Nous participons à différents congrès de réanimation (CREUF, JMARU, SFAR) durant lesquels nous animons des ateliers autour du Toucher-massage. Nous intervenons auprès d’ un public composé de médecins réanimateurs et anesthésistes, cadres de santé, représentants de grands laboratoires. Quand l’attention est retenue et le lâcher prise au rendez-vous, les consciences se réveillent. Ces moments d’échanges, permettent je pense, une nécessaire prise de conscience sur la possibilité d’améliorer la prise en charge des patients en service de réanimation. Nous sommes convaincues que notre présence et les massages effectués aident certains médecins réanimateurs à réfléchir sur leur attitude avec les patients, que cela développe en quelque sorte l’envie d’améliorer une proximité humaine trop souvent délaissée dans ce secteur de soins.

Valérie souhaite conclure cet entretien par une jolie histoire : - Sylvie, peux-tu partager avec nous le témoignage d’une patiente qui t’a touchée ?

Madame Q, victime d’un accident de la route, a été admise en réanimation. Elle souffre d’une fêlure cervicale, d’un volet costal et de plusieurs contusions aux jambes. A la fois choquée, douloureuse et angoissée, elle n’acceptait pas d’être mobilisée, touchée et refusait le dialogue. Je me suis présentée à elle en lui expliquant que je devais lui faire un shampoing afin de lui retirer tous les éclats de verre restés dans ses cheveux mi-long, qui risquaient de la blesser davantage. En observant ses effets personnels, j’ai compris que Madame Q était coquette et qu’elle était soucieuse de son apparence. Avant le soin, elle me sourit en exprimant sa peur d’avoir mal. Tout en lui tenant la main, je la rassure avec des mots simples qui l’apaisent. J’ai fait preuve de toute la douceur et la lenteur dont j’étais capable pour que ce moment lui apporte le calme et la sérénité dont elle avait tant besoin. Une relation de confiance s’est installée entre nous qui m’a permis de faire sa toilette sans aucune difficulté. Au fil des jours, Madame Q, devenue plus sereine, a accepté tous les soins nécessaires à son rétablissement, ses angoisses se sont progressivement dissipées. Et elle accueillait la toilette du matin avec sourire et soulagement.

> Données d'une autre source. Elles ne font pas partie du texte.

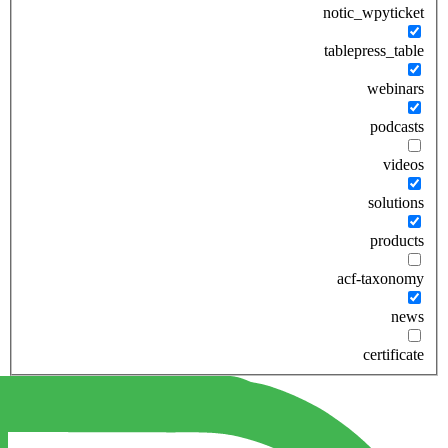
notic_wpyticket
tablepress_table
webinars
podcasts
videos
solutions
products
acf-taxonomy
news
certificate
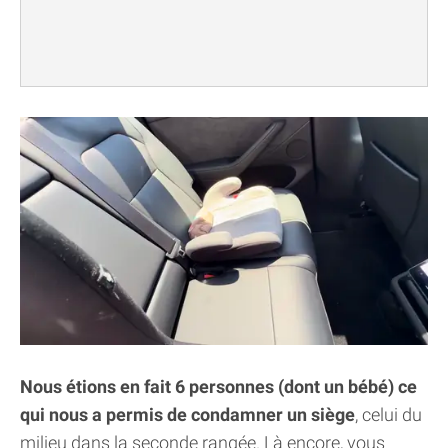
Nous étions en fait 6 personnes (dont un bébé) ce
qui nous a permis de condamner un siège
, celui du
milieu dans la seconde rangée. Là encore, vous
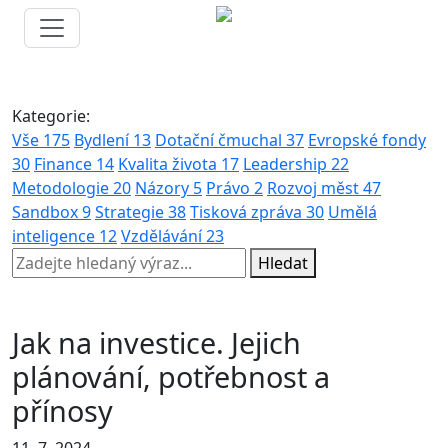
Kategorie:
Vše
175
Bydlení
13
Dotační čmuchal
37
Evropské fondy
30
Finance
14
Kvalita života
17
Leadership
22
Metodologie
20
Názory
5
Právo
2
Rozvoj měst
47
Sandbox
9
Strategie
38
Tisková zpráva
30
Umělá
inteligence
12
Vzdělávání
23
Hledat
Jak na investice. Jejich
plánování, potřebnost a
přínosy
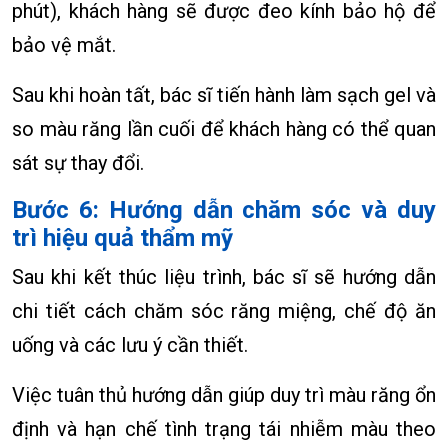
phút), khách hàng sẽ được đeo kính bảo hộ để
bảo vệ mắt.
Sau khi hoàn tất, bác sĩ tiến hành làm sạch gel và
so màu răng lần cuối để khách hàng có thể quan
sát sự thay đổi.
Bước 6: Hướng dẫn chăm sóc và duy
trì hiệu quả thẩm mỹ
Sau khi kết thúc liệu trình, bác sĩ sẽ hướng dẫn
chi tiết cách chăm sóc răng miệng, chế độ ăn
uống và các lưu ý cần thiết.
Việc tuân thủ hướng dẫn giúp duy trì màu răng ổn
định và hạn chế tình trạng tái nhiễm màu theo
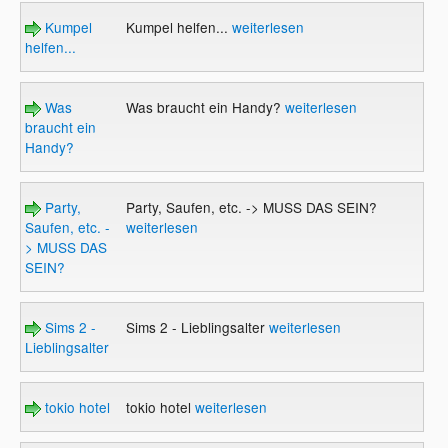
Kumpel
Kumpel helfen...
weiterlesen
helfen...
Was
Was braucht ein Handy?
weiterlesen
braucht ein
Handy?
Party,
Party, Saufen, etc. -> MUSS DAS SEIN?
Saufen, etc. -
weiterlesen
> MUSS DAS
SEIN?
Sims 2 -
Sims 2 - Lieblingsalter
weiterlesen
Lieblingsalter
tokio hotel
tokio hotel
weiterlesen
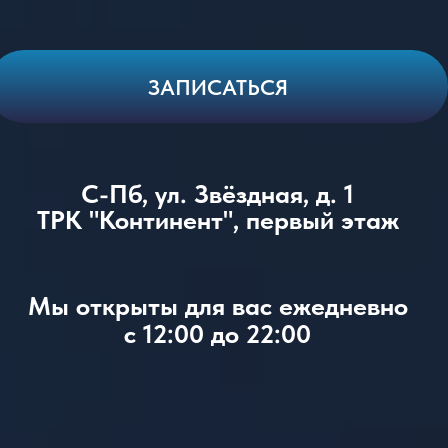
ЗАПИСАТЬСЯ
С-Пб, ул. Звёздная, д. 1
ТРК "Континент", первый этаж
Мы открыты для вас ежедневно
с 12:00 до 22:00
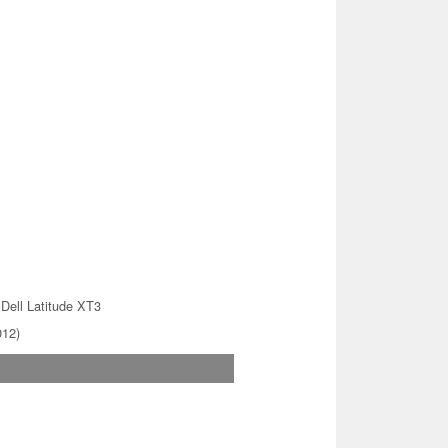
Dell Latitude XT3
012)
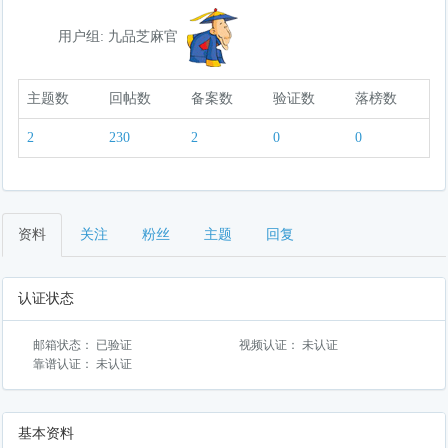
用户组: 九品芝麻官
主题数
回帖数
备案数
验证数
落榜数
2
230
2
0
0
资料
关注
粉丝
主题
回复
认证状态
邮箱状态： 已验证
视频认证： 未认证
靠谱认证： 未认证
基本资料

Un jour, elle m’a offert ces mots qui m’ont énormément touchée : « C’est comme un coup de baguette magique, je me sens tellement bien après votre venue. Vous êtes le petit bonheur de ma journée. »

Cette phrase en dit long et démontre à quel point le Toucher-massage a toute sa place en service de réanimation, essentiel pour les patients, il valorise les soignants.